Candidate regions mediating a transformation of sensation to action have been identified within a frontoparietal network, where neurons are thought to encode abstract information related to perceptual decisions (Heekeren et al., 2004; Machens et al., 2005). In monkeys, decision-related signals have been studied in great detail in the tactile domain (Romo et al., 1993, 1999, 2002, 2004; Hernandez et al., 2000, 2002; de Lafuente and Romo, 2002; Romo and Salinas, 2003). As in other sensory systems, the cortical representations of the sensory stimulus may inform perceptual decisions (Platt and Glimcher, 1999; Shadlen and Newsome, 2001; Machens et al., 2005).
Ernst Heinrich Weber developed an approach to the study of human perception for physical stimuli in a quantitative manner. One of his key observations, often referred to as Weber's law, was that perception of a stimulus change depends on both the magnitude of the change (Δs) and the stimulus baseline intensity (s).
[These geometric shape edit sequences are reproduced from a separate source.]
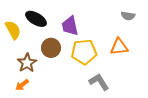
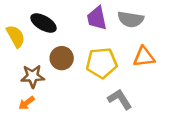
gray semicircle: (128, 16) -> (131, 19), moved, size x1.5
purple trapezoid: (70, 26) -> (97, 18), moved
brown star: (27, 63) -> (33, 76), turned 30

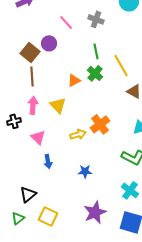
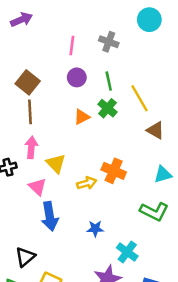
pink line: (66, 22) -> (72, 45), turned 49
purple circle: (49, 43) -> (77, 77), moved
yellow triangle: (58, 105) -> (56, 163), moved
orange cross: (100, 124) -> (114, 171), turned -30
blue arrow: (48, 161) -> (50, 216), size x1.6
cyan cross: (130, 190) -> (127, 252), moved

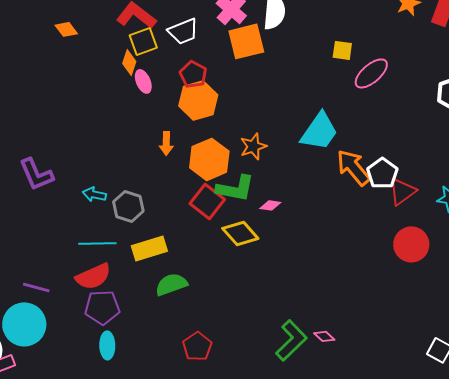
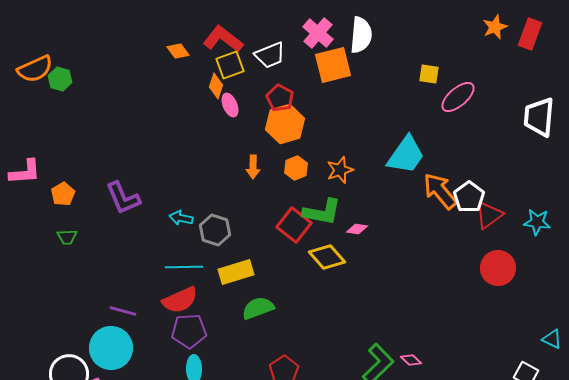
orange diamond: (66, 29) -> (178, 51), moved
orange hexagon: (209, 159) -> (296, 168), moved, size x0.6

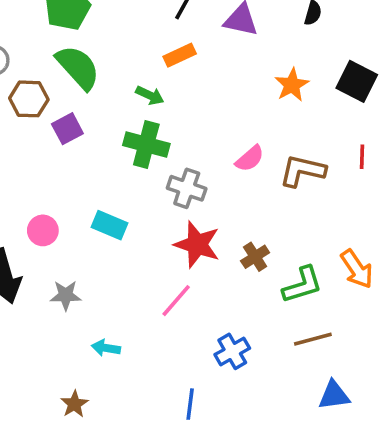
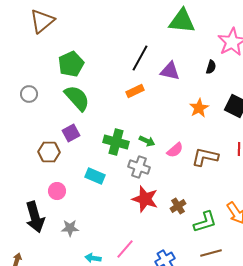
green arrow: (150, 95) -> (147, 141), moved
brown hexagon: (29, 99) -> (49, 152), moved
cyan rectangle: (109, 225) -> (95, 176), moved
pink line: (176, 301) -> (125, 249), moved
At threshold, the ratio of stimulus change and baseline intensity (Δs/s) is constant (Weber, 1834). Successful discrimination of two stimuli will thus depend on the relative stimulus change, Δs/s (Dayan and Abbott, 2001). In this view, correct perceptual decisions depend on how well two stimuli can be reliably discriminated. The underlying neuronal mechanisms for this decision process are mostly unknown.
We used event-related functional magnetic resonance imaging (fMRI) while subjects performed a frequency discrimination task adapted from previous monkey experiments (Romo et al., 1999). In our task, the difficulty of discriminating the two frequencies (coded as Weber fractions) is the crucial variable that describes the subjects' ability to make correct decisions. We manipulated this difficulty variable to study cortical representations for correct and incorrect decisions. Within a single trial, the putative processes involve subjects perceiving a first stimulus [frequency 1 (f1)], holding it in working memory, and executing a decision by comparing it with a subsequent second stimulus (f2) (Machens et al., 2005).
To assess decision-related activation, we focused on stimulus-evoked responses to the second tactile stimulus of each pair as a function of the corresponding Weber fraction. We asked whether the relative stimulus difference (Δs/s) is encoded by responses within distinct brain regions as a function of decision accuracy (i.e., correct or incorrect discrimination). We then assessed whether this evaluation engages distinct regions within the parietal cortex known to be involved in tactile discrimination [primary (SI) and secondary somatosensory cortex (SII)] (Golaszewski et al., 2006; Pleger et al., 2006) or in frontal regions that may represent task-independent contributors to behavioral control (Ridderinkhof et al., 2004).
Materials and Methods
Subjects
The study was approved by the Joint Ethics Committee of the Institute of Neurology and National Hospital for Neurology and Neurosurgery London and was performed in accordance with the Declaration of Helsinki (1964). Ten right-handed healthy subjects (six males; age, 20–37 years; mean age, 29 ± 6.5 years) gave their written, informed consent and underwent two test sessions before they performed the same task during two fMRI sessions.
Event-related fMRI
Functional and structural brain scans were acquired on a 3T head scanner (Magnetom Allegra; Siemens, Erlangen, Germany). We acquired blood oxygenation level-dependent (BOLD) volumes with a gradient-echo T2*-weighted echo-planar imaging sequence (echo time, 30 ms; repetition time, 2.21 s; flip angle, 90°). The thickness of each volume was 2 mm with a 3 × 3 mm2 in-plane resolution and a slice distance of 1 mm. Each volume consisted of 34 oblique slices (transversal–coronal tilt, −10°), which covered the entire brain, excluding the cerebellum. A total of 519 volumes per session were acquired continuously. We also acquired a high-resolution anatomical image using an isotropic three-dimensional spoiled gradient-recalled acquisition in a steady-state sequence with 107 sagittal-orientated slices covering the entire brain. We used structural images across subjects to form a mean group image. For the spatial assignment of functional signal changes, results obtained from group analysis were superimposed onto this structural mean image.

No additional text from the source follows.